StoppinBy · 26/12/2019 10:45

First of all I would like to say that sleep deprivation sucks so very.... very bad! It makes everything seem so much worse and I imagine them waking you up makes you want to cry

but

they are not being unreasonable, kids get up at that time and they are probably just moving around like normal kids. Can you get away to a hotel for a week and just get some sleep during the day?

Igotthemheavyboobs · 26/12/2019 10:47

Why wouldn't you listen to your music in the afternoons? I listen to mine quite loudly in the afternoon if we are going a mass clean or something.

7am equally is totally normal for kids to be up and running about.

Do you disturb them and your kids going to the loo lots of times throughout the night?

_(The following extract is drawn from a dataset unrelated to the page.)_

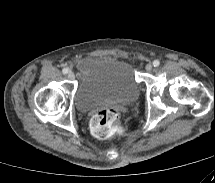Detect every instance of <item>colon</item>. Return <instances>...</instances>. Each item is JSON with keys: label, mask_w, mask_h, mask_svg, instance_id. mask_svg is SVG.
<instances>
[{"label": "colon", "mask_w": 215, "mask_h": 183, "mask_svg": "<svg viewBox=\"0 0 215 183\" xmlns=\"http://www.w3.org/2000/svg\"><path fill=\"white\" fill-rule=\"evenodd\" d=\"M92 133L100 138L109 137L122 130L118 110L107 108L96 113L90 121Z\"/></svg>", "instance_id": "5ec220e1"}]
</instances>
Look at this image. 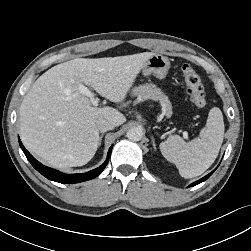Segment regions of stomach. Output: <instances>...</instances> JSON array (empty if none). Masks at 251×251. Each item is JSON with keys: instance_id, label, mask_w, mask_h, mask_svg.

Have they complained about this?

justilou1 · 26/12/2019 10:47

So you have a medical condition? I hate to break it to you, but most people do. Some people have several. Not all of them are visible, either. Regardless of this, I think your world has shrunk to the stage that you have no idea about what is normal and what is not. Also, you are using your illness as an excuse for the lack of empathy or awareness of living with other people. I think if you have read enough of the responses to your post, you will realize that being affected by other people is a normal consequence of living in an apartment or attached building. These people do not sound inconsiderate.